You might start by taking several deep breaths to help your nervous system know that you are physically safe; there is no current threat to your life.  When we know that we are safe and upset, rather than upset and in danger, it makes all the difference in being able to gain awareness of the needs that go along with the situation we’re in… If we’re fighting or running from a tiger (at the level of our nervous system) when we need to be sharing our feelings and advocating for ourselves with a boss who is not understanding the support we’re needing to complete a specific project, we’re going to get stuck. 

Now, try pulling out a notebook and consider the following:

*This exercise is inspired by Terry Real’s ‘The story I tell myself.’

1.       What was the event?  Describe this as though you’re watching video footage from the event.

2.       Notice what story you are telling yourself about the event.

3.       Notice what state your nervous system is in, and what feelings connect to the story?  *Notice, are these states and feelings helping you resolve the situation or creating additional complexity? 

4.       Consider, what could help you access safety and help you resolve the situation?

After you complete this exercise, you might also notice:

Is this a familiar story?

Perhaps, a core thought, feeling, belief, behavior pattern formed in an earlier time in life was activated or drawn to the surface of your experience through the recent event.  Perhaps your story and feelings are tied more to the old world than the current event.

You might consider the intention of the pattern.  What is it trying to do to help you?  Is it there to protect or support you in some way?

You might consider, is the pattern working the way it thinks it is?  Is it protecting or helping you in your current experience?  If so, is it working all the way, or also creating secondary problems?

If you could choose a different response, how would you like to have thought, felt, believed, and behaved after the event?
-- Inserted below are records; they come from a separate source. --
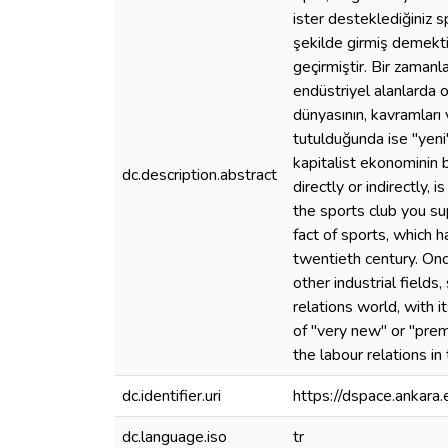
ister desteklediğiniz s
şekilde girmiş demektir
geçirmiştir. Bir zamanla
endüstriyel alanlarda o
dünyasının, kavramları
tutulduğunda ise "yeni
kapitalist ekonominin b
dc.description.abstract
directly or indirectly,
the sports club you su
fact of sports, which h
twentieth century. Once
other industrial fields
relations world, with i
of "very new" or "prema
the labour relations in
dc.identifier.uri
https://dspace.ankar
dc.language.iso
tr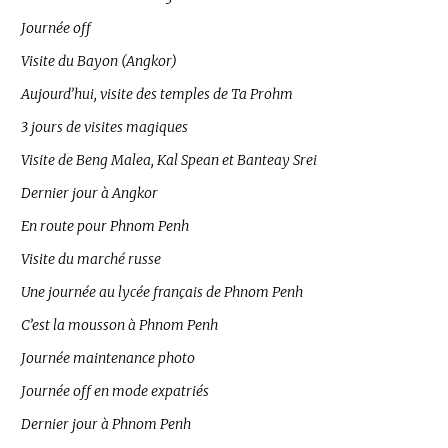
Journée off
Visite du Bayon (Angkor)
Aujourd’hui, visite des temples de Ta Prohm
3 jours de visites magiques
Visite de Beng Malea, Kal Spean et Banteay Srei
Dernier jour à Angkor
En route pour Phnom Penh
Visite du marché russe
Une journée au lycée français de Phnom Penh
C’est la mousson à Phnom Penh
Journée maintenance photo
Journée off en mode expatriés
Dernier jour à Phnom Penh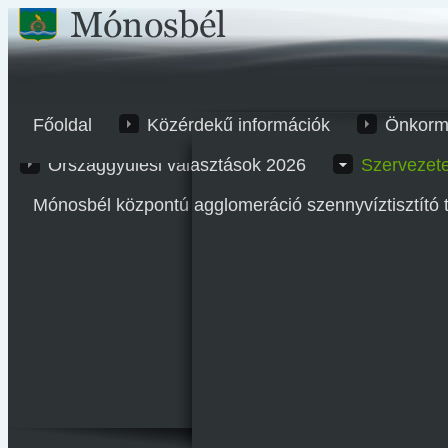
Főoldal
Közérdekű információk
Önkorm
Országgyűlési választások 2026
Szervezet
Mónosbél központú agglomeráció szennyvíztisztító 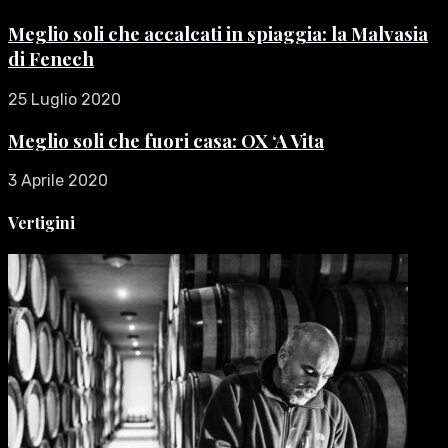
Meglio soli che accalcati in spiaggia: la Malvasia
di Fenech
25 Luglio 2020
Meglio soli che fuori casa: OX ‘A Vita
3 Aprile 2020
Vertigini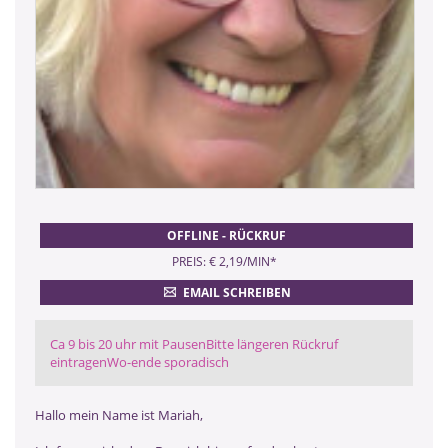
OFFLINE - RÜCKRUF
PREIS: € 2,19/MIN
*
EMAIL SCHREIBEN
Ca 9 bis 20 uhr mit PausenBitte längeren Rückruf
eintragenWo-ende sporadisch
Hallo mein Name ist Mariah,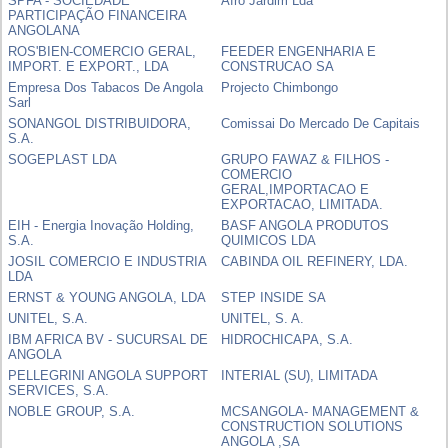
SPFA - SOCIEDADE
Afro Jardim Lda
PARTICIPAÇÃO FINANCEIRA
ANGOLANA
ROS'BIEN-COMERCIO GERAL,
FEEDER ENGENHARIA E
IMPORT. E EXPORT., LDA
CONSTRUCAO SA
Empresa Dos Tabacos De Angola
Projecto Chimbongo
Sarl
SONANGOL DISTRIBUIDORA,
Comissai Do Mercado De Capitais
S.A.
SOGEPLAST LDA
GRUPO FAWAZ & FILHOS -
COMERCIO
GERAL,IMPORTACAO E
EXPORTACAO, LIMITADA.
EIH - Energia Inovação Holding,
BASF ANGOLA PRODUTOS
S.A.
QUIMICOS LDA
JOSIL COMERCIO E INDUSTRIA
CABINDA OIL REFINERY, LDA.
LDA
ERNST & YOUNG ANGOLA, LDA
STEP INSIDE SA
UNITEL, S.A.
UNITEL, S. A.
IBM AFRICA BV - SUCURSAL DE
HIDROCHICAPA, S.A.
ANGOLA
PELLEGRINI ANGOLA SUPPORT
INTERIAL (SU), LIMITADA
SERVICES, S.A.
NOBLE GROUP, S.A.
MCSANGOLA- MANAGEMENT &
CONSTRUCTION SOLUTIONS
ANGOLA ,SA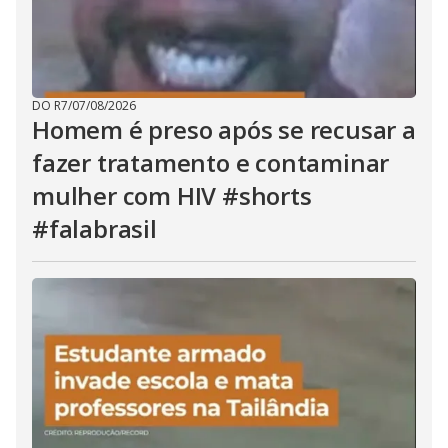
DO R7
/
07/08/2026
Homem é preso após se recusar a
fazer tratamento e contaminar
mulher com HIV #shorts
#falabrasil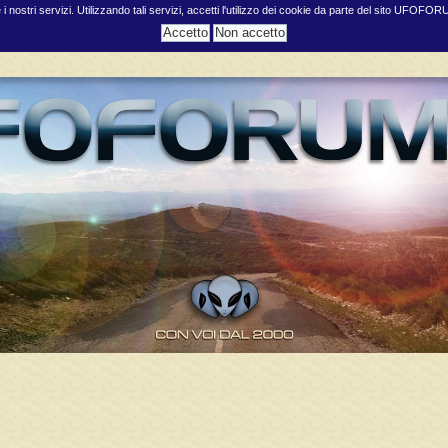
e i nostri servizi. Utilizzando tali servizi, accetti l'utilizzo dei cookie da parte del sito UFOFO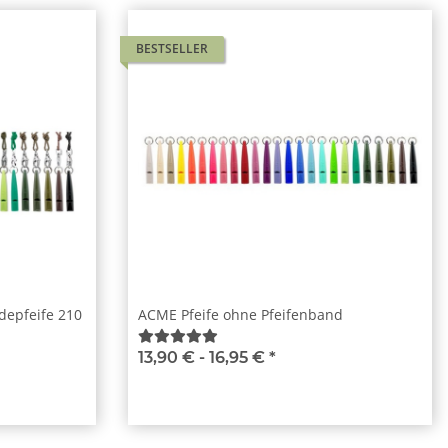
BESTSELLER
depfeife 210
ACME Pfeife ohne Pfeifenband
13,90 € -
16,95 €
*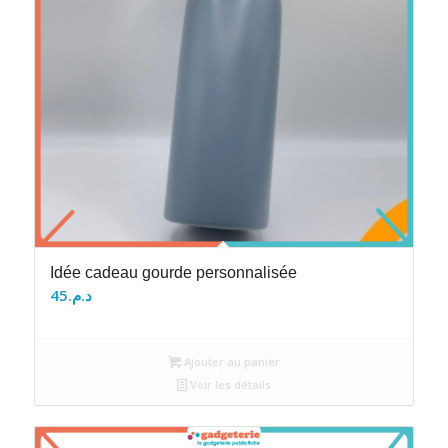
Idée cadeau gourde personnalisée
45
د.م.
Ajouter au panier
Voir les détails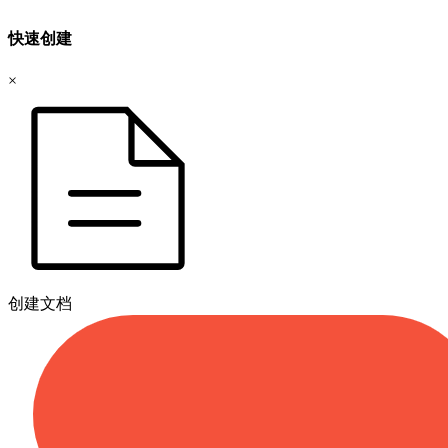
快速创建
×
创建文档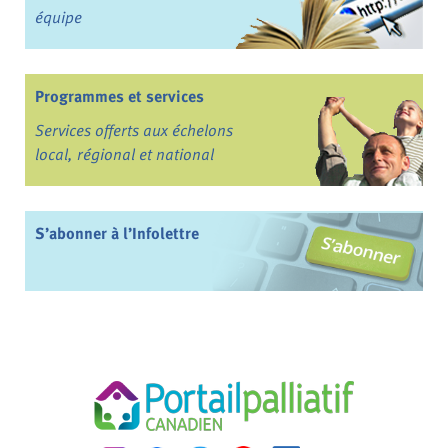
équipe
Programmes et services
Services offerts aux échelons
local, régional et national
S’abonner à l’Infolettre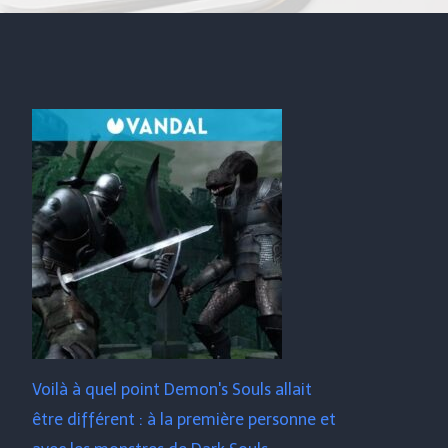
Voilà à quel point Demon's Souls allait
être différent : à la première personne et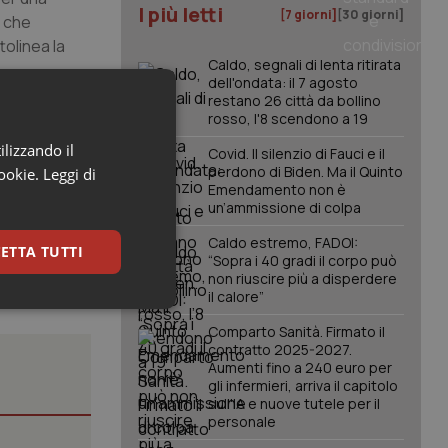
I più letti
[7 giorni]
[30 giorni]
, che
olinea la
Caldo, segnali di lenta ritirata
dell'ondata: il 7 agosto
restano 26 città da bollino
d
rosso, l'8 scendono a 19
ilizzando il
Covid. Il silenzio di Fauci e il
t,
e
perdono di Biden. Ma il Quinto
cookie.
Leggi di
Emendamento non è
un’ammissione di colpa
Caldo estremo, FADOI:
ETTA TUTTI
“Sopra i 40 gradi il corpo può
non riuscire più a disperdere
il calore”
keting
Comparto Sanità. Firmato il
contratto 2025-2027.
Aumenti fino a 240 euro per
gli infermieri, arriva il capitolo
sull'IA e nuove tutele per il
personale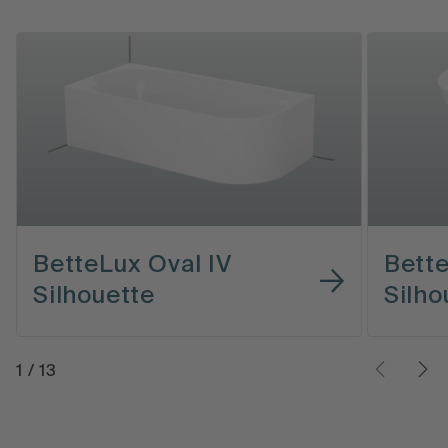
BetteLux Oval IV
Bette
Silhouette
Silho
1
/
13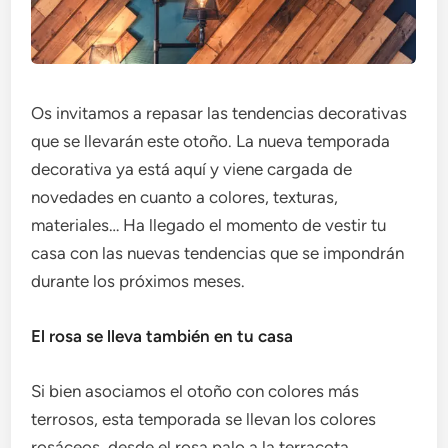
Os invitamos a repasar las tendencias decorativas
que se llevarán este otoño. La nueva temporada
decorativa ya está aquí y viene cargada de
novedades en cuanto a colores, texturas,
materiales… Ha llegado el momento de vestir tu
casa con las nuevas tendencias que se impondrán
durante los próximos meses.
El rosa se lleva también en tu casa
Si bien asociamos el otoño con colores más
terrosos, esta temporada se llevan los colores
rosáceos, desde el rosa palo a la terracota,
If you could access your preferred pattern, how would you be feeling now?

What help is helpful?

Once you have taken the time to reflect on the different layers of your experience, you are better positioned to know what kind of help will be helpful.

If you recognize the need for support, bring your less activated self to the relationship and help your loved one know what you need.  Our loved ones so often want to be helpful, but don’t always know what would feel best for us.  They can’t read our minds, so we need to help them know.

Are we looking for:

·       The opportunity to share our experience… for the sake of being known, not venting.

·       A hug

·       A relatable, me too experience… hoping maybe our friend has gone through something similar.

·       An opportunity to share what we’re discovering about our programs and perhaps how they have impacted our relationships.

·       Support as we work to build a new program

·       Access to a shared ventral experience to help us finish shaking loose the protective energies that left us feeling yucky.

Whatever your need, remember that our loved ones sometimes have these resources to give, and other times are not in a place to do so.  Perhaps our loved one can respond tomorrow, but not today.  Perhaps a different friend can become our supporter that day.

Wishing you new pathways to resolving upset feelings!